:: MATERIAL PROVIDED

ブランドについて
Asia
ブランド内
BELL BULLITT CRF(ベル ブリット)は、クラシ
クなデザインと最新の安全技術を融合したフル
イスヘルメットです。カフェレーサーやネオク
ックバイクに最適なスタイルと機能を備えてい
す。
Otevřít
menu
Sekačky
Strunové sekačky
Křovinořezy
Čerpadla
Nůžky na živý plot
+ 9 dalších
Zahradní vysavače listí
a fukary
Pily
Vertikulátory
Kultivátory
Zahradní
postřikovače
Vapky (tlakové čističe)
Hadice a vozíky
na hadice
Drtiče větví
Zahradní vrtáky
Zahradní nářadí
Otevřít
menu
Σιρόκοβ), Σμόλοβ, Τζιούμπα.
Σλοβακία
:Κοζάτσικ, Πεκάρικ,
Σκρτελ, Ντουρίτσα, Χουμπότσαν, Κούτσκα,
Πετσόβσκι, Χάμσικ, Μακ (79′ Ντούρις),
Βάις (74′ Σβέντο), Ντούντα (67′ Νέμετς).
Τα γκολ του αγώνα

::::
:: MATERIAL PROVIDED

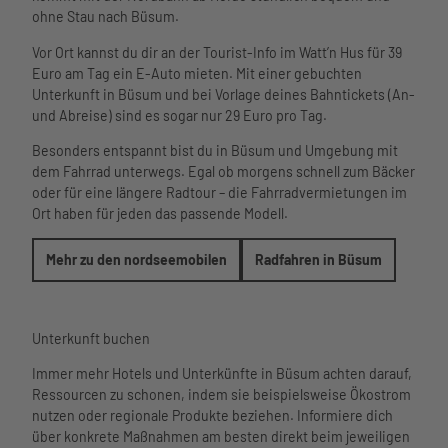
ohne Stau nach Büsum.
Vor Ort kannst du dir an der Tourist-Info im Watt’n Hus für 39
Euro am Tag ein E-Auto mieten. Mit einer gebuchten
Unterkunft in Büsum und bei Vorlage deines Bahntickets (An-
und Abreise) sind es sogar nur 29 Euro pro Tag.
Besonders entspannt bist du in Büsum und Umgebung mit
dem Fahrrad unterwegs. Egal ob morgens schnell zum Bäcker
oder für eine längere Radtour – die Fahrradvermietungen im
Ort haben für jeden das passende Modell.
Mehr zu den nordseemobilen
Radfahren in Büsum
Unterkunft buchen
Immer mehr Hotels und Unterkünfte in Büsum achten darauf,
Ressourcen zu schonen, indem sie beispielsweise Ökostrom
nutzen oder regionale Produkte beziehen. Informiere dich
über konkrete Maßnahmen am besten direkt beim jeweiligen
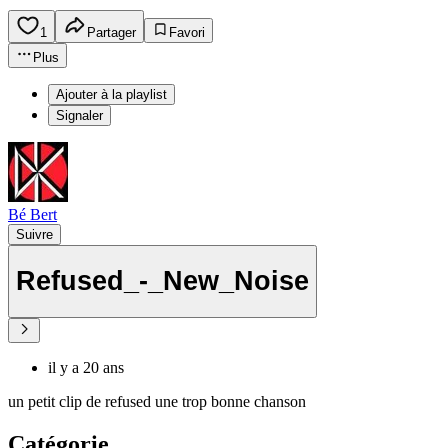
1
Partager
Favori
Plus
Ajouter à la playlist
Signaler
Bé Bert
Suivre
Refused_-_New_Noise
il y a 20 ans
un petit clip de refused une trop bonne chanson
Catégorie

::::
:: MATERIAL PROVIDED

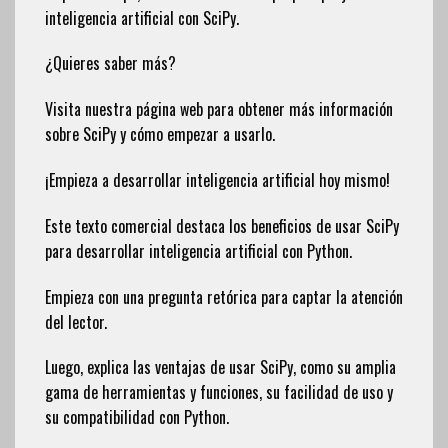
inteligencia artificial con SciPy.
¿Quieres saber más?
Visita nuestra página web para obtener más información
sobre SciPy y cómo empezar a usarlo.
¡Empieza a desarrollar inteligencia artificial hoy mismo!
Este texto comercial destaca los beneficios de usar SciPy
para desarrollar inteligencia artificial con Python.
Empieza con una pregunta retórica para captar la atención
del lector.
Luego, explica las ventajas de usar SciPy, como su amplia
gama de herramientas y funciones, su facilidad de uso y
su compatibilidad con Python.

::::

WORK REQUEST
The required reply is the count of lines in the entries above where the string "desarrollar" appears, and nothing more.

FINAL ANSWER
2